There are many wonderful aspects associated with roasting a chicken. First, it fills your house with a wonderful smell; second, you have a beautiful and delicious chicken for dinner; third, if you plan ahead and buy an appropriately sized chicken, you’ll have “plan-overs” for other meals — think chicken enchiladas or sliced chicken for sandwiches; lastly it’s a meal that everyone (vegetarians excluded) will eat.
The recipe below comes from my days in Italy where we called Sicilian Chicken “Dirt Fried Chicken;” we called it that because the rotisseries were literally right beside busy highways; you took your life in your hands stopping to purchase one and it was clear that road dirt added an unusual “flavoring spice” to the birds. As my son said “It was worth it!” We rarely made it home before he was snacking on whatever he could pick off the hot bird; this from a child who ate spaghetti with butter for our two years living in Italy.
- rules of roasting
- what kind of salt do I use?
- how about a side of gnocchi? for that wonderful sauce!!
- planover chicken enchiladas
- planover cock-a-leekie pie
Here are some tips for knowing when the chicken is done:
- internal temperature of 155°F
- legs barely wobble, watch the video
- last juices run clear
- 1 roasting chicken about 4 pounds
- salt and pepper
- 1-2 tablespoons olive oil
- 1 handful of fresh rosemary sprigs
- 1 lemon pricked around with fork
- fresh parsley
- lemon slices or wedges
Combination roasting method:
Preheat oven to 450°F. Wash and dry chicken. Salt and pepper cavity of chicken; place rosemary and lemon inside cavity. Rub outside of chicken generously with olive oil. Truss chicken if desired. Place chicken on a rack in roasting pan.
Roast 15 minutes at 450°F. Baste with additional olive oil. Sprinkle chicken generously with salt after browning has begun. Reduce heat to 350°F and continue basting every 15 to 30 minutes. Roast until chicken is done, about 1 1/2 - 2 hours, until internal temperature reaches 160°F, and juices run clear (this will result in really lemony, flavorful chicken). Remove from heat, tent with foil, let stand 10 minutes before carving.

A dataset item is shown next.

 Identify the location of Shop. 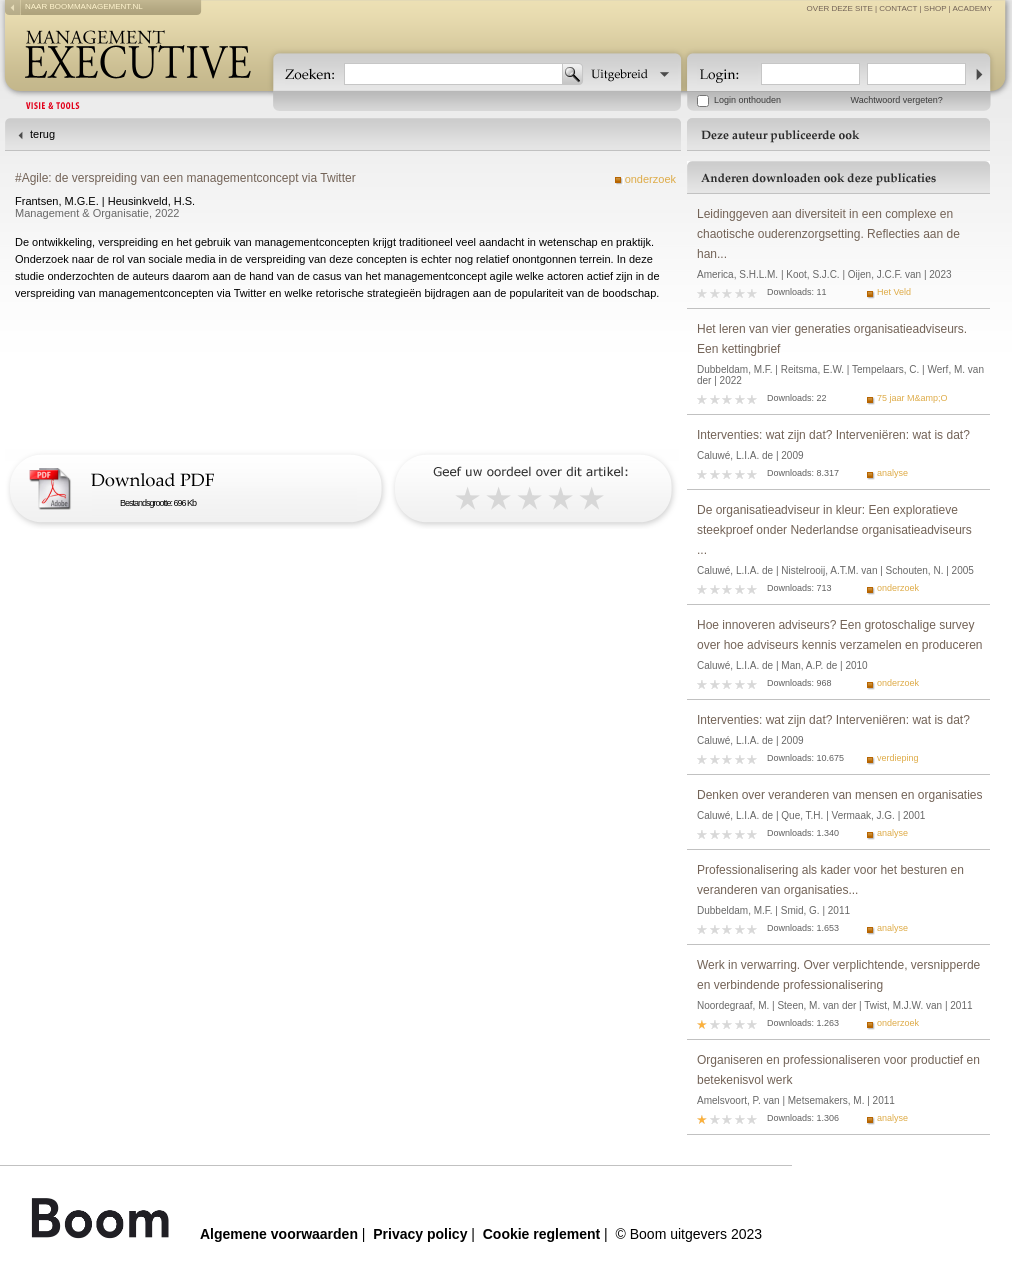 (935, 8).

Serve on a bed of parsley and lemons.
Sauce for Sicilian Chicken:
Remove the chicken and the roasting rack from the roasting pan.

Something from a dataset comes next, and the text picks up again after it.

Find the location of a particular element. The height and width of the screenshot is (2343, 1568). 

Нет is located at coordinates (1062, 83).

After removing chicken from the roasting pan, take the lemon out of the cavity, squeeze out some lemon juice for the sauce into the roasting pan.
If the roasting pan can be used on the stovetop, place it on the burner and add one small minced shallot. Cook 2 to 3 minutes. In a small bowl, make a slurry by stirring together 1 tablespoon of arrowroot or cornstarch with 2 tablespoons dry white wine; set aside. To the roasting Add ½ to 1 cup of dry white wine, the lemon juice from the chicken. Bring to a boil; add the slurry to the sauce. Simmer until ready to serve.